Matt asks: "…as the Director of PR for CENTURY 21, I have been working to implement new media ideas into the marketing / pr mix. What I'd like to see from you and the other prophets of social media publish are the top 10 things I can do immediately that will help me spread the gospel of home ownership and drive brand preference to CENTURY 21… While I don't want to spam everyone, I do want to make sure they have access to our messaging in the channel of their choice should they want to learn more about what CENTURY 21 is thinking on a variety of topics." You can read Matt's entire challenge to me here.
Matt, first, I have three assumptions about your business:
A) I'd say your biggest challenge is that you are a big bunch of local businesses but housed under an international brand. So my ideas will focus on how you can use the power of a recognized name globally yet still be hyper-local for each market.

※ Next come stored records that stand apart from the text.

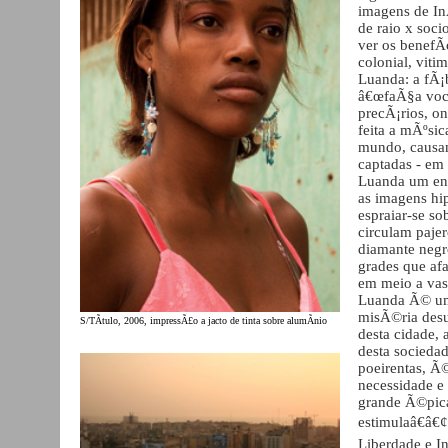
imagens de I
de raio x soci
ver os benefÃ­
colonial, vit
Luanda: a fÃ¡b
â€œfaÃ§a voc
precÃ¡rios, o
feita a mÃºsi
mundo, causan
captadas - em 
Luanda um eno
as imagens hi
espraiar-se so
circulam pajer
diamante negr
grades que af
em meio a vas
Luanda Ã© uma
misÃ©ria desu
S/TÃ­tulo, 2006, impressÃ£o a jacto de tinta sobre alumÃ­nio
desta cidade,
desta socieda
poeirentas, Ã©
necessidade e
grande Ã©pic
estimulaâ€â€¢
Liberdade e I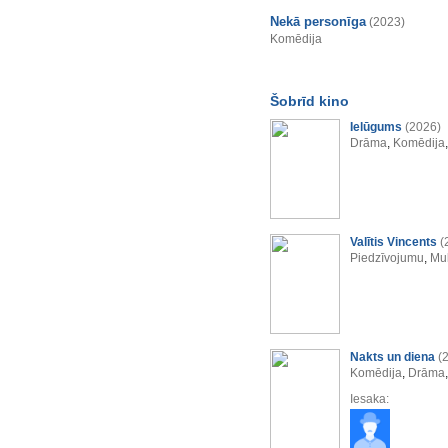
Nekā personīga
(2023)
Komēdija
Šobrīd kino
Ielūgums
(2026)
Drāma
,
Komēdija
Valītis Vincents
(
Piedzīvojumu
,
Mul
Nakts un diena
(
Komēdija
,
Drāma
Iesaka: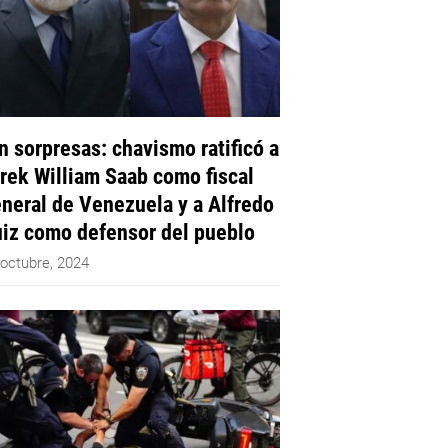
n sorpresas: chavismo ratificó a
rek William Saab como fiscal
neral de Venezuela y a Alfredo
iz como defensor del pueblo
 octubre, 2024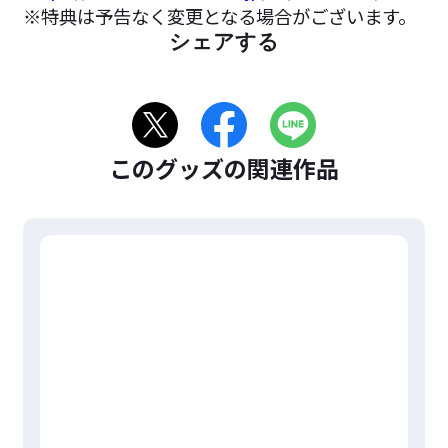
※特典は予告なく変更となる場合がございます。
シェアする
このグッズの関連作品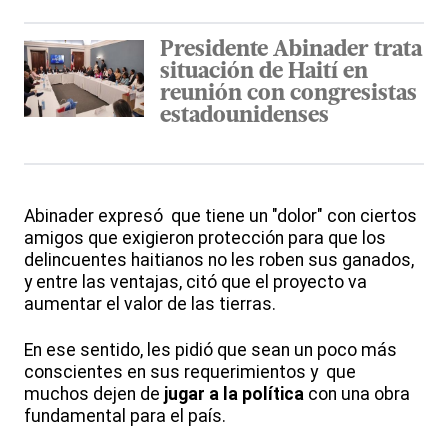
Presidente Abinader trata
situación de Haití en
reunión con congresistas
estadounidenses
Abinader expresó que tiene un "dolor" con ciertos
amigos que exigieron protección para que los
delincuentes haitianos no les roben sus ganados,
y entre las ventajas, citó que el proyecto va
aumentar el valor de las tierras.
En ese sentido, les pidió que sean un poco más
conscientes en sus requerimientos y que
muchos dejen de
jugar a la política
con una obra
fundamental para el país.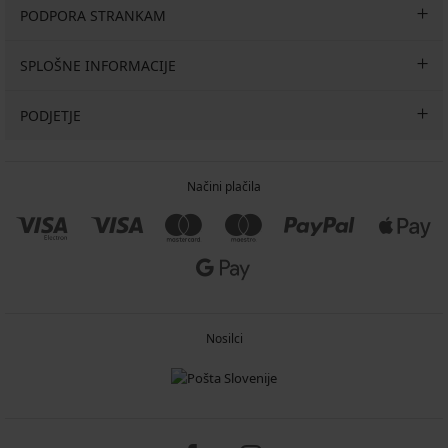
PODPORA STRANKAM
SPLOŠNE INFORMACIJE
PODJETJE
Načini plačila
Nosilci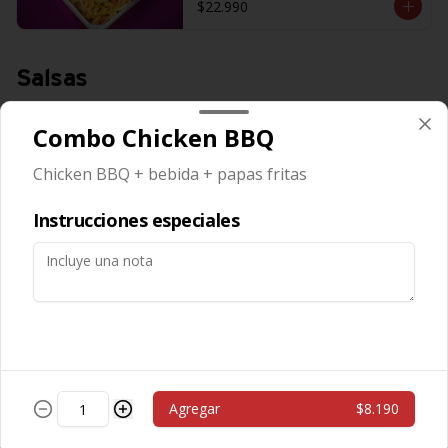
$22.990
Salsas
Combo Chicken BBQ
Salsa Aceituna
Chicken BBQ + bebida + papas fritas
Instrucciones especiales
$600
Salsa Ajo
Agregar
$8.190
$600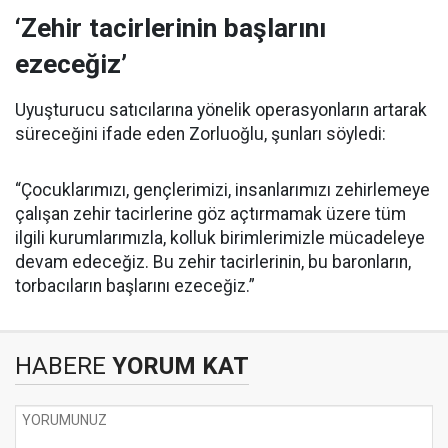
‘Zehir tacirlerinin başlarını
ezeceğiz’
Uyuşturucu satıcılarına yönelik operasyonların artarak
süreceğini ifade eden Zorluoğlu, şunları söyledi:
“Çocuklarımızı, gençlerimizi, insanlarımızı zehirlemeye
çalışan zehir tacirlerine göz açtırmamak üzere tüm
ilgili kurumlarımızla, kolluk birimlerimizle mücadeleye
devam edeceğiz. Bu zehir tacirlerinin, bu baronların,
torbacıların başlarını ezeceğiz.”
HABERE
YORUM KAT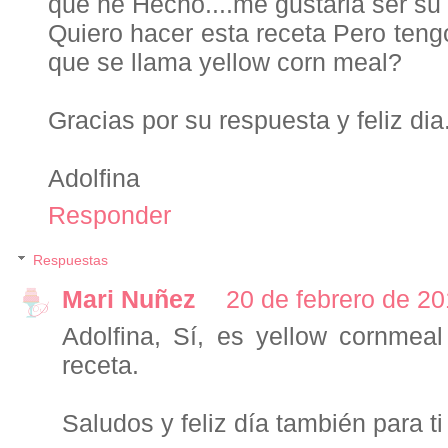
que he Hecho....me gustaria ser su 
Quiero hacer esta receta Pero teng
que se llama yellow corn meal?
Gracias por su respuesta y feliz dia
Adolfina
Responder
Respuestas
Mari Nuñez
20 de febrero de 20
Adolfina, Sí, es yellow cornmea
receta.
Saludos y feliz día también para ti 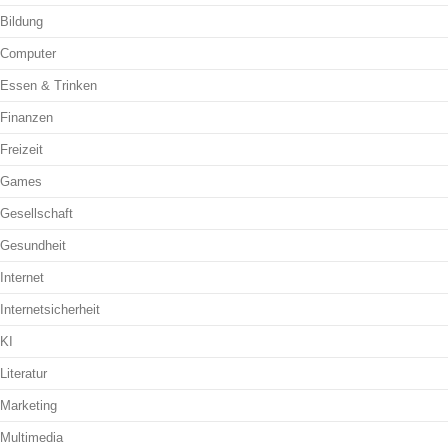
Bildung
Computer
Essen & Trinken
Finanzen
Freizeit
Games
Gesellschaft
Gesundheit
Internet
Internetsicherheit
KI
Literatur
Marketing
Multimedia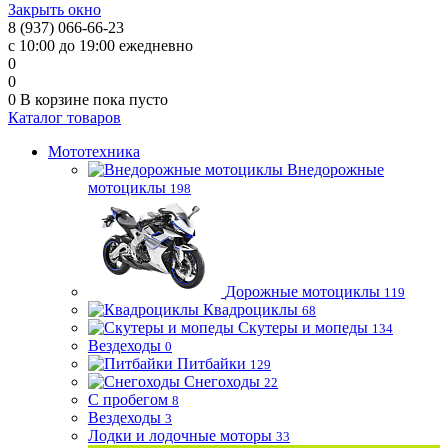
Закрыть окно
8 (937) 066-66-23
с 10:00 до 19:00 ежедневно
0
0
0
В корзине
пока пусто
Каталог товаров
Мототехника
Внедорожные
мотоциклы
198
Дорожные мотоциклы
119
Квадроциклы
68
Скутеры и мопеды
134
Вездеходы
0
Питбайки
129
Снегоходы
22
С пробегом
8
Вездеходы
3
Лодки и лодочные моторы
33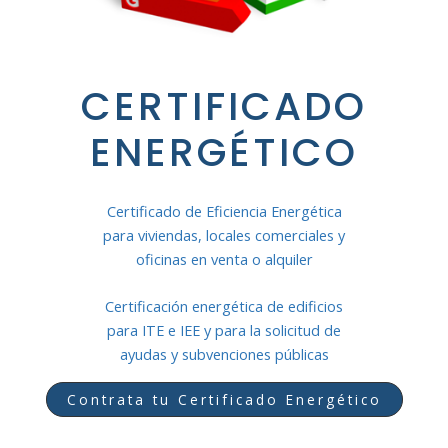
CERTIFICADO
ENERGÉTICO
Certificado de Eficiencia Energética
para viviendas, locales comerciales y
oficinas en venta o alquiler
Certificación energética de edificios
para ITE e IEE y para la solicitud de
ayudas y subvenciones públicas
Contrata tu Certificado Energético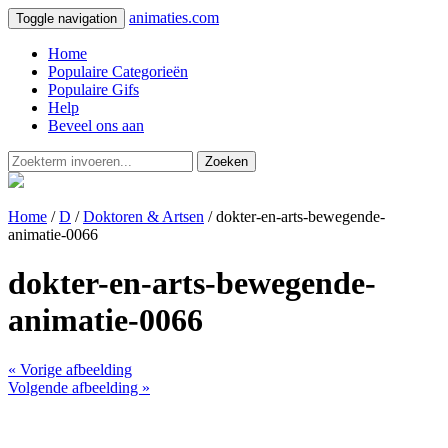
animaties.com
Toggle navigation
Home
Populaire Categorieën
Populaire Gifs
Help
Beveel ons aan
Zoeken
Home
/
D
/
Doktoren & Artsen
/ dokter-en-arts-bewegende-
animatie-0066
dokter-en-arts-bewegende-
animatie-0066
« Vorige afbeelding
Volgende afbeelding »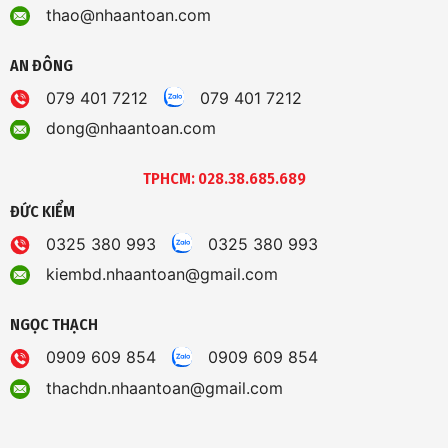
thao@nhaantoan.com
AN ĐÔNG
079 401 7212
079 401 7212
dong@nhaantoan.com
TPHCM: 028.38.685.689
ĐỨC KIỂM
0325 380 993
0325 380 993
kiembd.nhaantoan@gmail.com
NGỌC THẠCH
0909 609 854
0909 609 854
thachdn.nhaantoan@gmail.com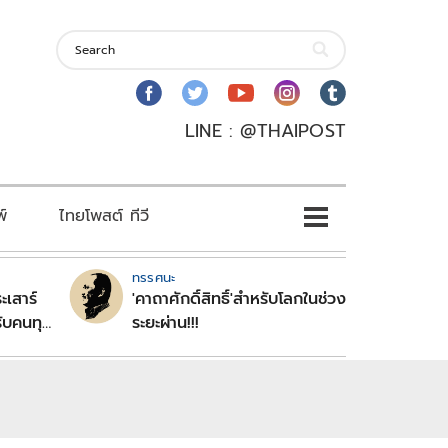
LINE : @THAIPOST
พ์
ไทยโพสต์ ทีวี
ทรรศนะ
ะเสาร์
'คาถาศักดิ์สิทธิ์'สำหรับโลกในช่วง
ับคนทุก
ระยะผ่าน!!!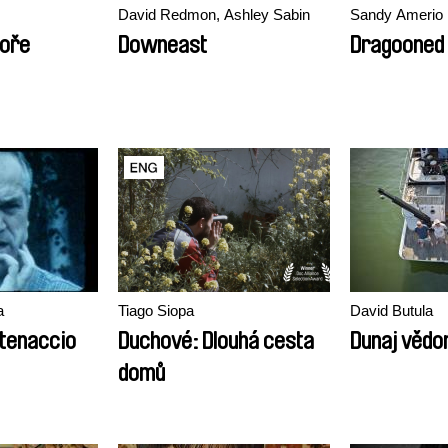
David Redmon, Ashley Sabin
Sandy Amerio
moře
Downeast
Dragooned
a
Tiago Siopa
David Butula
tenaccio
Duchové: Dlouhá cesta
Dunaj vědo
domů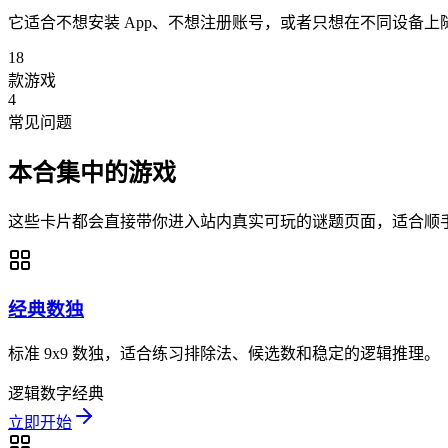
它适合不想安装 App、不想注册账号，或者只想在不同设备上
18
款游戏
4
常见问题
本合集中的游戏
这些卡片都会直接带你进入站内真实可玩的谜题页面，适合顺
经典数独
标准 9x9 数独，适合练习排除法、候选数和稳定的逻辑推理。
逻辑
数字
经典
立即开始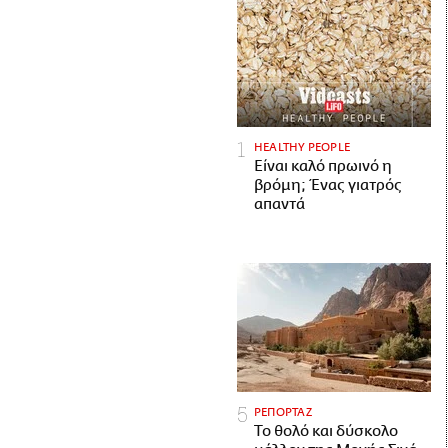
HEALTHY PEOPLE
Είναι καλό πρωινό η
βρόμη; Ένας γιατρός
απαντά
ΡΕΠΟΡΤΑΖ
Το θολό και δύσκολο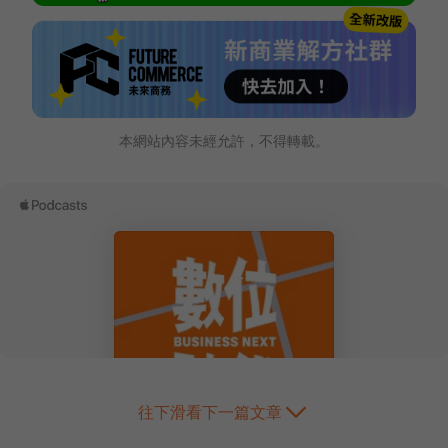
本網站內容未經允許，不得轉載。
往下滑看下一篇文章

C) Based on my extensive research, I'd argue that when people begin the process of solving a real-estate problem (buy a house, sell a house, find a rental in the city, earn extra income from a beach house by renting it for a few months, and so on), the vast majority go to the Web first, either via search engines or by a link sent to them by a friend, colleague, or family member.
C) Based on my research, very few people do not choose a real estate agent based on television advertising.
Then I have a clarification about my answer to your challenge.
My ideas and implementing most certainly will be a huge benefit for Century 21. However, it is not as easy as your question implies. The New Rules of Marketing & PR are not about tossing up a few videos onto YouTube or getting some digs pointing to your stuff. You have a tremendous opportunity, but you need to work at it.
Okay. Given that, here are my 10 initiatives for Century 21.
1. Immediately cut back on the insanely expensive TV commercials that you're running and instead plow that money into hiring a large team of journalists (broadcast TV and radio reporters, photojournalists, and print reporters). These people will become a Century 21 editorial team and be charged with the creation of valuable content for you to post on the Web. Given how often I see Century 21 TV ads, I would estimate you could hire at least twenty but possibly as many as one hundred people in your new editorial department just by shifting budget. I call this approach brand journalism.
2. Immediately cut back on your product-centric advertising and communications. When companies prattle on and on about products and services like this TV ad, it just doesn't get through to people who turn such messages off because they are exposed to thousands of ads a day. Based on my research, these efforts are a colossal waste of money. Instead you should be using your team of journalists to create a series of proprietary (but freely shareable with no registration required) information that helps people to solve their problems.
3. You and your team (including the journalists if you go with suggestion #1) must get out of your nice, comfortable offices and meet with your buyer personas. My sense is that much of your communications is product centric. But imagine how different it would be if you knew, in great detail, the sorts of things that your individual buyer personas required (because you and your team interviewed them). You would know how they describe their problems, what words and phrases they use, how they make decisions, what’s important (and what isn’t).
4. You should meet with and find out as much as you can about people such as:
- People who want to sell a home.
- Younger buyers who want to trade up.
- Older buyers who want to trade down.
- People looking for a flat in the city.
- People looking for an investment property at a ski resort.
- (And all the other perhaps dozens of Century 21 buyer personas.)
5. The Century 21 editorial team would then create compelling content for each buyer persona. The content could include YouTube videos, ebooks, audio podcasts, photo essays, charts, interactive tools and calculators, as well as participate in real estate forums, chat rooms and blogs. You would end up with an online publication that looks much like WSJ.com all about the global real estate market and all pointing to you. How cool is that?
6. This amazing information would serve as you centralized Search Engine Optimization strategy. If you are generating terrific information and solving problems for your buyers, you are using the words and phrases your buyers use. Therefore you will get high search engine rankings. This would also serve as your national media relations strategy as mainstream media would quote from your resources.
7. Once your editorial team has created what is essentially an online publication of information for Century 21, I would want you to localize each bit of Web content. You could give local office managers or even individual go-getter agents the tools to record their own introductions to podcasts or create a blog that points to the central content that is most effective for their particular market.
8. In order to be effective in #7, I would implement an online (or onsite classroom style) training program for office managers and agents to learn about online marketing. This training program would be voluntary for the many Century 21 agents who know that the Web offers an amazing opportunity but who don’t know where to start. I would want a Web marketing expert in each region, or city, or even each office. But I would only want the eager people who want to be there.
9. Each local Century 21 expert would create such things as a localized real estate group on Facebook, localized Twitter feeds, would participate on local forums, chat rooms, and blogs and perhaps create a local blog.
10. This is your local Search Engine Optimization strategy. Your local efforts, using the words and phrases that are used locally ("the tri-county area" or "Rockville Beach" or "the Jefferson school district") will generate great local search results. This would also serve as your local media relations strategy as local newspapers, radio and TV would quote from your localized resources.